We can switch observability agent rather easily when it runs outside of the virtualmachines. That’s currently possible and I don’t think it makes much sense to make it harder, nor waste customer’s cpu time and memory for running such things.

sharnoff commented 10 months ago

From discussing with @Omrigan earlier: One simplification we can make is to just get logs from the VM to stdout in neonvm-runner (the container running the VM) — we already have logs collection in k8s, so we can just piggy-back on that, which makes it easier than trying to push the logs to some other place.

sharnoff commented 10 months ago

Notes from discussion:

Omrigan commented 9 months ago

We have an occurrence of non-postgres log spam (in this case, oom-killer), which won't be fixed by https://github.com/neondatabase/cloud/issues/8602

https://neondb.slack.com/archives/C03F5SM1N02/p1707489906661529

sharnoff commented 6 months ago

Occurrence of log interleaving that could potentially be fixed by this, depending how we implement it: https://neondb.slack.com/archives/C03TN5G758R/p1714057349130309

knz commented 3 weeks ago

xref https://github.com/neondatabase/cloud/issues/18244 We have customer ask to export the postgres logs to an external service, so they can inspect their own logs themselves (e.g via datadog).

We haven't fully specced that out yet but the assumption so far is that we would be reusing the OpenTelemetry collector that we already deploy to collect metrics, and route the logs through this.

knz commented 3 weeks ago

Regarding pushing logs to console / k8s logs: the volume will be too large in some cases, eg if the user cares about pg_audit logs. This will become a bottleneck. Also it will not solve the labeling problem, which we care about for product -- customer only wants their postgres logs, not our own control logs. Better export through the network directly (see point below).

Regarding push/pull and credentials: one option is to have a service running inside the VM that accepts incoming connections, and delivers the logs from the VM through that. Would that solve the problem?
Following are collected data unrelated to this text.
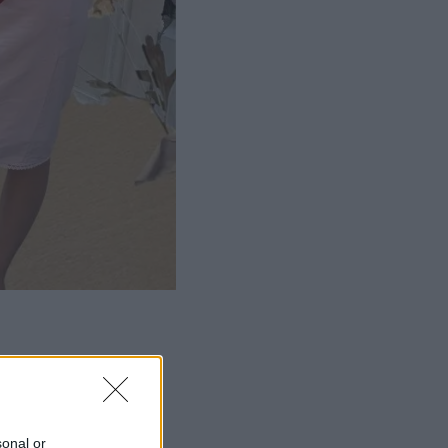
ΜΙΣΗ
sonal or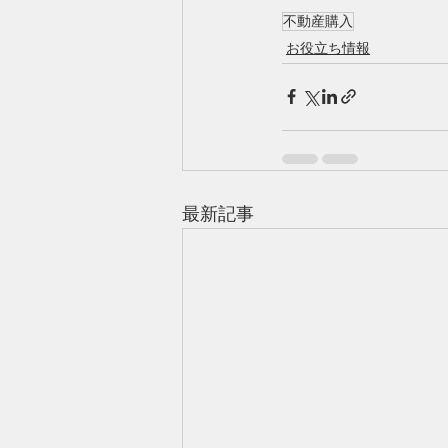
不動産購入
お役立ち情報
最新記事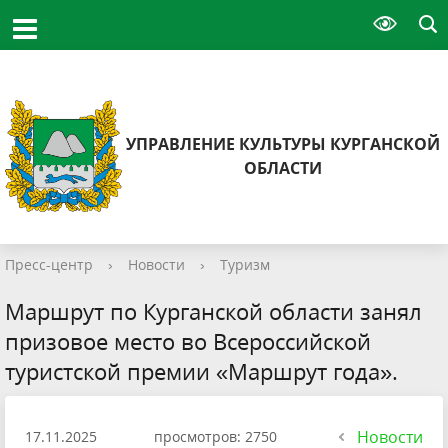
УПРАВЛЕНИЕ КУЛЬТУРЫ КУРГАНСКОЙ
ОБЛАСТИ
Пресс-центр
›
Новости
›
Туризм
Маршрут по Курганской области занял
призовое место во Всероссийской
туристской премии «Маршрут года».
Новости
17.11.2025
просмотров: 2750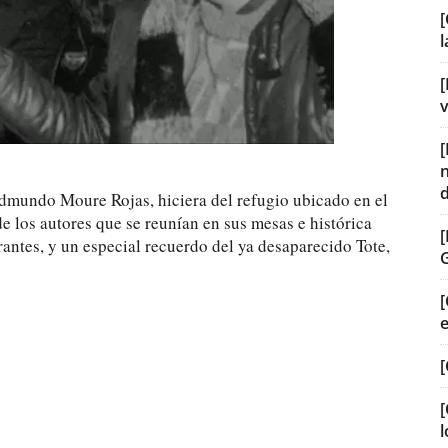
[
[
v
 Edmundo Moure Rojas, hiciera del refugio ubicado en el
de los autores que se reunían en sus mesas e histórica
grantes, y un especial recuerdo del ya desaparecido Tote,
[
[
[
l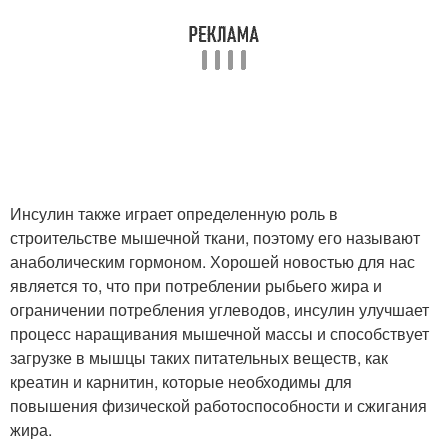
Инсулин также играет определенную роль в
строительстве мышечной ткани, поэтому его называют
анаболическим гормоном. Хорошей новостью для нас
является то, что при потреблении рыбьего жира и
ограничении потребления углеводов, инсулин улучшает
процесс наращивания мышечной массы и способствует
загрузке в мышцы таких питательных веществ, как
креатин и карнитин, которые необходимы для
повышения физической работоспособности и сжигания
жира.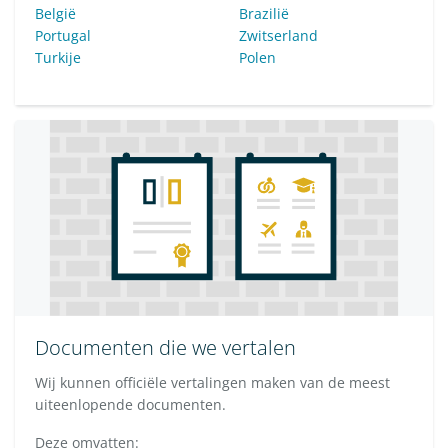
België
Brazilië
Portugal
Zwitserland
Turkije
Polen
Documenten die we vertalen
Wij kunnen officiële vertalingen maken van de meest
uiteenlopende documenten.
Deze omvatten: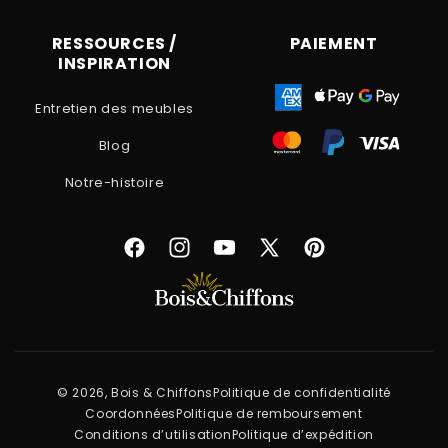
RESSOURCES /
PAIEMENT
INSPIRATION
Entretien des meubles
Blog
Notre-histoire
Facebook
Instagram
YouTube
X
Pinterest
(Twitter)
© 2026, Bois & Chiffons
Politique de confidentialité
Coordonnées
Politique de remboursement
Conditions d’utilisation
Politique d’expédition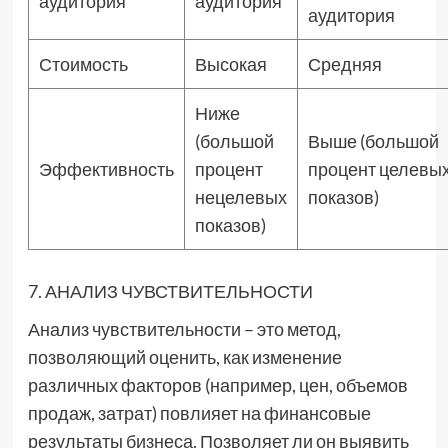
аудитория
аудитория
аудитория
Стоимость
Высокая
Средняя
Ниже
(большой
Выше (большой
Эффективность
процент
процент целевы
нецелевых
показов)
показов)
7. АНАЛИЗ ЧУВСТВИТЕЛЬНОСТИ
Анализ чувствительности – это метод,
позволяющий оценить, как изменение
различных факторов (например, цен, объемов
продаж, затрат) повлияет на финансовые
результаты бизнеса. Позволяет ли он выявить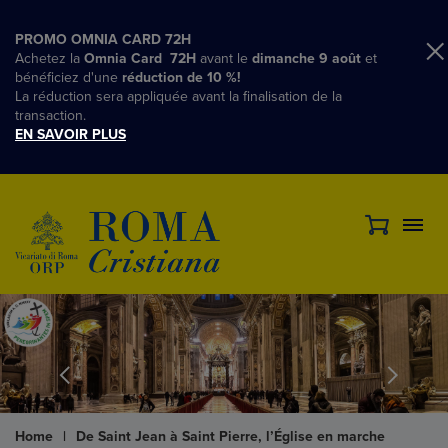
PROMO OMNIA CARD 72H
Achetez la
Omnia Card 72H
avant le
dimanche 9 août
et
bénéficiez d'une
réduction de 10 %!
La réduction sera appliquée avant la finalisation de la
transaction.
EN SAVOIR PLUS
Home
|
De Saint Jean à Saint Pierre, l’Église en marche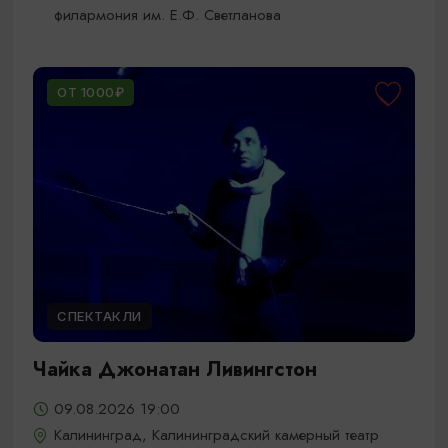
филармония им. Е.Ф. Светланова
ОТ 1000₽
СПЕКТАКЛИ
Чайка Джонатан Ливингстон
09.08.2026 19:00
Калининград, Калининградский камерный театр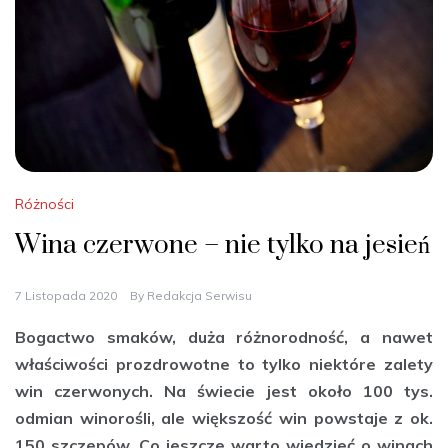
Różności
Wina czerwone – nie tylko na jesień
7 Listopada 2020
By
Redakcja Serwisu
Bogactwo smaków, duża różnorodność, a nawet
właściwości prozdrowotne to tylko niektóre zalety
win czerwonych. Na świecie jest około 100 tys.
odmian winorośli, ale większość win powstaje z ok.
150 szczepów. Co jeszcze warto wiedzieć o winach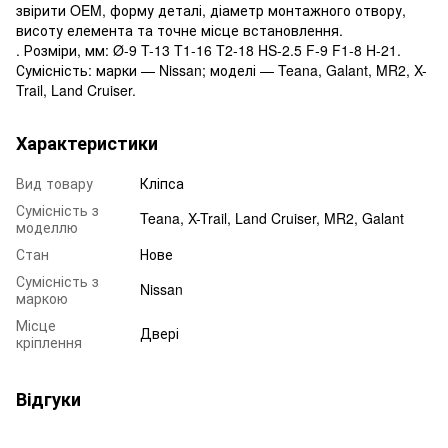
звірити OEM, форму деталі, діаметр монтажного отвору,
висоту елемента та точне місце встановлення.
. Розміри, мм: Ø-9 T-13 T1-16 T2-18 HS-2.5 F-9 F1-8 H-21.
Сумісність: марки — Nissan; моделі — Teana, Galant, MR2, X-
Trail, Land Cruiser.
Характеристики
Вид товару
Кліпса
Сумісність з
Teana, X-Trail, Land Cruiser, MR2, Galant
моделлю
Стан
Нове
Сумісність з
Nissan
маркою
Місце
Двері
кріплення
Відгуки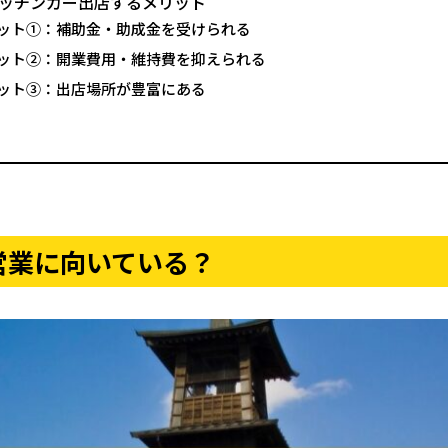
ッチンカー出店するメリット
ット①：補助金・助成金を受けられる
ット②：開業費用・維持費を抑えられる
ット③：出店場所が豊富にある
営業に向いている？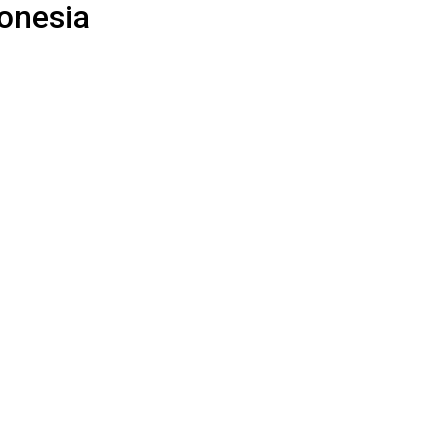
onesia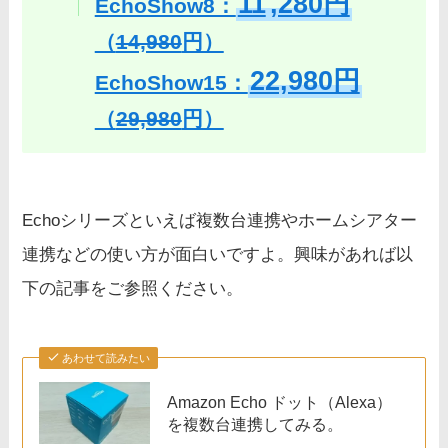
11
,280円
EchoShow8：
（
14,980
円）
22,980円
EchoShow15：
（
29,980
円）
Echoシリーズといえば複数台連携やホームシアター
連携などの使い方が面白いですよ。興味があれば以
下の記事をご参照ください。
あわせて読みたい
Amazon Echo ドット（Alexa）
を複数台連携してみる。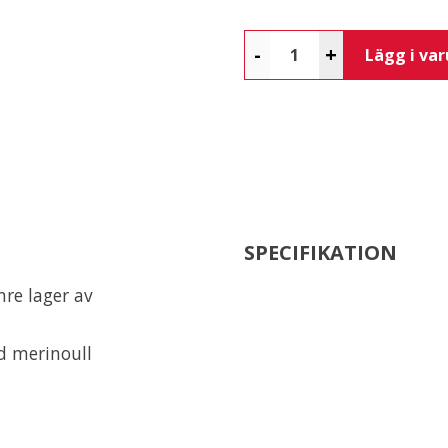
-
+
Lägg i va
SPECIFIKATION
nre lager av
d merinoull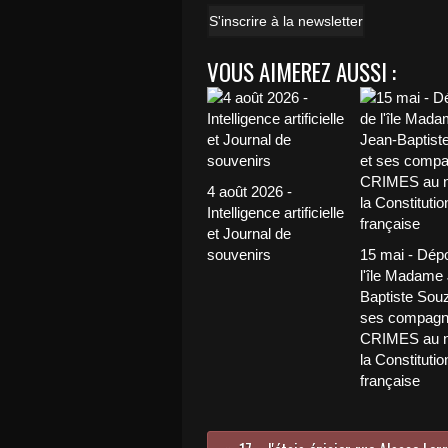
S'inscrire à la newsletter
VOUS AIMEREZ AUSSI :
4 août 2026 -
Intelligence artificielle
et Journal de
souvenirs
15 mai - Dép
l'île Madame
Baptiste Souz
ses compagn
CRIMES au 
la Constitutio
française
Omrigan commented 1 week ago

The potential way how we can implement this:

  1. neonvm-daemon on startup creates a fifo per each program we currently have. An example of a path could be /var/log/neonvm/postgres_exporter.stdout.log.
  2. init file has a modified command: /neonvm/bin/postgres_exporter ... > /var/log/neonvm/postgres_exporter.stdout.log
  3. neonvm-daemon reads all the contents of each pipe, splits it by lines, wraps it with json, and feeds into virtio-serial.

Alternatively, we stop using busybox init to start our programs, and instead have the neonvm-daemon start everything. Thus it would gain access to stdout/stderr, which is then again forwarded to virtio-serial.

This doesn't cover neondatabase/cloud#18244, but if we implement the above, we can then write a logic which would filter needed postgres logs, and send it to customer's endpoint directly (or with functionless shim), so that customer's logs are never processed outside of the VM.

knz commented 1 week ago

I have no opinion about how we want to handle dmesg etc, but have a strong opinion we should have postgres handle writing its output somewhere else than stderr (directly into syslog) and collect the postgres log separately.

If we want a copy collected via postgres_exporter this can be done by configuring syslog to fork the data into a 2nd stream besides the network collector.